Options will always be discussed, but when asked the question “what would you do if it were your pet?” the knowledge that a treatment is available, inclines us to recommend it (as long as this is in the best interests for the patient). Remaining up to date with our knowledge and with many new treatment possibilities available, we strive to pass on this information to our clients.
So where does the money go?
Also, think about your average (non-corporate) small animal veterinary practice. As a unique and local business, we probably all agree, particularly in these hard times, that we should be supporting them. The practice will continually be investing and improving in the services offered to their clients.
However, consider the number of people that work in vital roles, often “unseen” behind the consulting room, supporting the vets. A large percentage of a practice’s budget will be spent on salaries for staff. A team of qualified registered veterinary nurses, receptionists, animal care assistants, laboratory technicians, accountants, the practice manager and the cleaner. All require a salary which is funded by the veterinary fees.
All clinical members of staff also have a professional duty to fulfil a level of CPD (continuing professional development) every year. Training courses, often practically orientated, cost hundreds of pounds but are vital for vets to keep up to date. The latest developments and skills are shared at big annual events such as BSAVA Congress and the London Vet Show with smaller regional day and evening meetings occurring throughout the year.
Equipment costs also need to be factored in too. Not only the initial layout associated with purchase, but in maintenance and servicing costs. You may be surprised to learn that we use the same calibre of devices as in human hospitals! X-ray machines, ultrasound, endoscopes, laboratory equipment, anaesthetic monitors and computing services all need paying for. The cost of medical supplies and medications will also continue to increase every year, fuelled by demand. COVID19 has only exacerbated this in 2020 with certain products and drugs becoming less available and/or increased in price.
The veterinary premises (not infrequently a residential property converted into a surgery), also consume costs in their upkeep, rent/mortgage, council tax and utility bills.

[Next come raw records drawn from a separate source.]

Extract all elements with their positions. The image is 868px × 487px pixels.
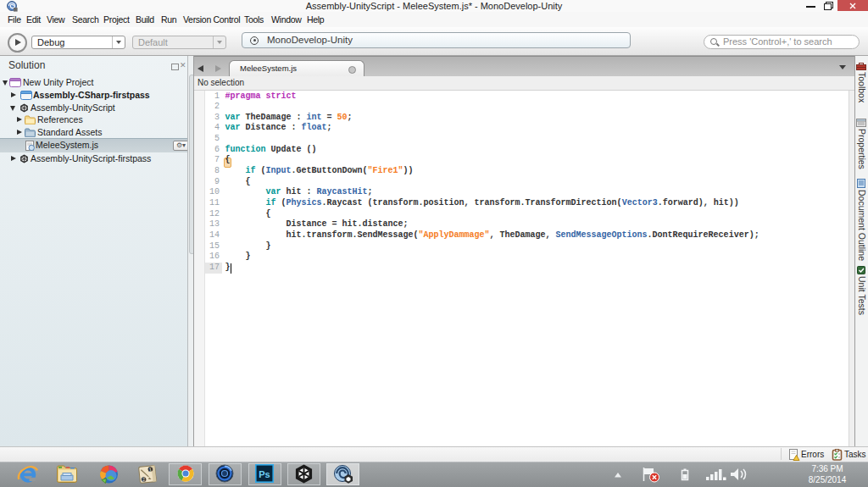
svg-text:Ps: Ps [259, 469, 270, 479]
svg-text:1: 1 [149, 467, 153, 472]
svg-text:2: 2 [142, 477, 146, 482]
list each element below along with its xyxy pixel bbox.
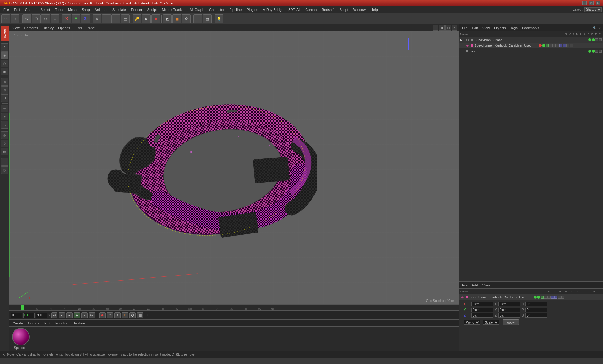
vp-icon-expand[interactable]: ↔ xyxy=(433,25,438,31)
h-input[interactable] xyxy=(525,302,547,306)
axis-y-button[interactable]: Y xyxy=(72,14,80,23)
key-sel-button[interactable]: P xyxy=(122,312,128,318)
scale-select[interactable]: Scale xyxy=(483,320,499,325)
attr-toggle-v[interactable] xyxy=(537,296,540,299)
sidebar-brush[interactable]: ☽ xyxy=(1,140,8,147)
menu-corona[interactable]: Corona xyxy=(303,7,319,12)
skip-to-start-button[interactable]: ⏮ xyxy=(51,312,57,318)
sky-tag2[interactable] xyxy=(599,50,602,53)
sidebar-pencil[interactable]: ✏ xyxy=(1,105,8,112)
skip-to-end-button[interactable]: ⏭ xyxy=(89,312,95,318)
anim-button[interactable]: ▶ xyxy=(142,14,151,23)
sidebar-poly-select[interactable]: ◉ xyxy=(1,68,8,75)
keyframe-button[interactable]: 🔑 xyxy=(133,14,141,23)
object-row-sky[interactable]: ○ Sky xyxy=(459,48,603,54)
toggle-v[interactable] xyxy=(592,38,595,41)
transform-button[interactable]: ⊕ xyxy=(51,14,59,23)
vp-icon-split[interactable]: ▢ xyxy=(445,25,451,31)
carabiner-tag5[interactable] xyxy=(559,44,562,47)
menu-help[interactable]: Help xyxy=(368,7,380,12)
b-input[interactable] xyxy=(525,313,547,318)
point-mode-button[interactable]: · xyxy=(102,14,111,23)
sidebar-material[interactable]: ◎ xyxy=(1,131,8,139)
render-button[interactable]: ▣ xyxy=(172,14,181,23)
toggle-tag1[interactable] xyxy=(595,38,598,41)
menu-character[interactable]: Character xyxy=(207,7,226,12)
menu-select[interactable]: Select xyxy=(38,7,52,12)
menu-animate[interactable]: Animate xyxy=(93,7,110,12)
autokey-button[interactable]: ? xyxy=(107,312,113,318)
power-button[interactable]: ⏻ xyxy=(129,312,136,318)
toggle-s[interactable] xyxy=(588,38,591,41)
toggle-tag2[interactable] xyxy=(599,38,602,41)
edge-mode-button[interactable]: ⋯ xyxy=(111,14,120,23)
redo-button[interactable]: ↪ xyxy=(11,14,19,23)
menu-motion-tracker[interactable]: Motion Tracker xyxy=(160,7,187,12)
attr-tag3[interactable] xyxy=(547,296,551,299)
undo-button[interactable]: ↩ xyxy=(1,14,10,23)
om-menu-tags[interactable]: Tags xyxy=(508,25,519,30)
play-forward-button[interactable]: ▶ xyxy=(74,312,80,318)
material-slot[interactable]: Speedn... xyxy=(12,328,30,350)
render-settings-button[interactable]: ⚙ xyxy=(182,14,191,23)
attr-object-row[interactable]: ⊕ Speedrunner_Kanhook_Carabiner_Used xyxy=(459,294,603,300)
current-frame-display[interactable] xyxy=(23,313,35,318)
sidebar-move[interactable]: ⊕ xyxy=(1,78,8,86)
timeline-ruler[interactable]: 0 5 10 15 20 25 30 35 40 45 50 55 60 65 … xyxy=(9,304,459,311)
object-row-subdivision[interactable]: ▶ ⬡ Subdivision Surface xyxy=(459,37,603,43)
scale-tool-button[interactable]: ⬡ xyxy=(32,14,41,23)
carabiner-tag8[interactable] xyxy=(570,44,573,47)
menu-script[interactable]: Script xyxy=(337,7,350,12)
vp-menu-panel[interactable]: Panel xyxy=(85,25,97,30)
snap-button[interactable]: ⊞ xyxy=(193,14,202,23)
sidebar-extrude[interactable]: S xyxy=(1,121,8,129)
close-button[interactable]: ✕ xyxy=(596,1,600,5)
render-view-button[interactable]: ◩ xyxy=(163,14,172,23)
menu-mograph[interactable]: MoGraph xyxy=(187,7,206,12)
minimize-button[interactable]: ─ xyxy=(582,1,587,5)
om-menu-file[interactable]: File xyxy=(460,25,470,30)
attr-menu-edit[interactable]: Edit xyxy=(470,283,480,288)
vp-icon-fullscreen[interactable]: ▣ xyxy=(439,25,445,31)
menu-pipeline[interactable]: Pipeline xyxy=(227,7,244,12)
menu-render[interactable]: Render xyxy=(129,7,144,12)
menu-plugins[interactable]: Plugins xyxy=(244,7,260,12)
record-button[interactable]: ⏺ xyxy=(151,14,160,23)
attr-tag5[interactable] xyxy=(554,296,557,299)
object-mode-button[interactable]: ◈ xyxy=(93,14,101,23)
y-pos-input[interactable] xyxy=(471,308,493,312)
mat-menu-create[interactable]: Create xyxy=(11,321,25,326)
move-tool-button[interactable]: ↖ xyxy=(22,14,31,23)
maximize-button[interactable]: □ xyxy=(589,1,594,5)
om-search-icon[interactable]: 🔍 xyxy=(592,26,597,30)
sidebar-grid[interactable]: ▤ xyxy=(1,148,8,155)
sky-toggle-v[interactable] xyxy=(592,50,595,53)
y-size-input[interactable] xyxy=(498,308,520,312)
menu-redshift[interactable]: Redshift xyxy=(319,7,336,12)
sidebar-rotate[interactable]: ↺ xyxy=(1,94,8,102)
menu-create[interactable]: Create xyxy=(23,7,38,12)
vp-menu-cameras[interactable]: Cameras xyxy=(23,25,40,30)
axis-x-button[interactable]: X xyxy=(62,14,71,23)
mat-menu-texture[interactable]: Texture xyxy=(72,321,87,326)
material-sphere[interactable] xyxy=(12,328,30,345)
expand-icon[interactable]: ▶ xyxy=(460,38,464,42)
record-button[interactable]: ⏺ xyxy=(99,312,106,318)
fps-display[interactable] xyxy=(36,313,47,318)
viewport-3d[interactable]: Perspective xyxy=(9,31,459,304)
vp-menu-display[interactable]: Display xyxy=(41,25,55,30)
step-forward-button[interactable]: ⏵ xyxy=(81,312,88,318)
attr-tag7[interactable] xyxy=(561,296,564,299)
attr-tag1[interactable] xyxy=(541,296,544,299)
attr-tag2[interactable] xyxy=(544,296,547,299)
om-menu-bookmarks[interactable]: Bookmarks xyxy=(520,25,541,30)
x-pos-input[interactable] xyxy=(471,302,493,306)
om-menu-view[interactable]: View xyxy=(481,25,492,30)
carabiner-toggle-s[interactable] xyxy=(539,44,542,47)
sky-toggle-s[interactable] xyxy=(588,50,591,53)
menu-vray[interactable]: V-Ray Bridge xyxy=(261,7,286,12)
sidebar-dots[interactable]: ⋮ xyxy=(1,158,8,166)
carabiner-tag7[interactable] xyxy=(566,44,569,47)
sidebar-live-select[interactable]: ◈ xyxy=(1,51,8,59)
start-frame-input[interactable] xyxy=(11,313,22,318)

There is of course, also inflation, which affects many businesses too, with increased costs being passed down to the consumer or client.
So how can I help?
Previous blogs have discussed the cost of keeping a pet. My own advice would be threefold. Firstly, insure your pet with the best, comprehensive lifetime policy that you can afford, from the word go. Minimise frustration by not changing insurance companies after a few years of your pet’s life (any pre-existing conditions and possibly previously noted symptoms will not typically be covered). And if insurance is not desirable, set up a bank account for your pet and regularly save into this instead.
Take out the preventative healthcare plan that your practice offers. Usually run as a monthly direct debit scheme, such health-plans are commonplace and popular. They offer the best complete preventative healthcare package, covering vaccinations, parasite control, neutering, microchipping etc; all at a discount: a bit of a no brainer!
Finally, feed your pet the best food you can afford. I personally recommend a well established pet food company based, complete and balanced, life stage diet. Do not allow your pet to become overweight as this can increase various internal metabolic disease, worsen strain on both the joints and the heart and decrease lifespan overall.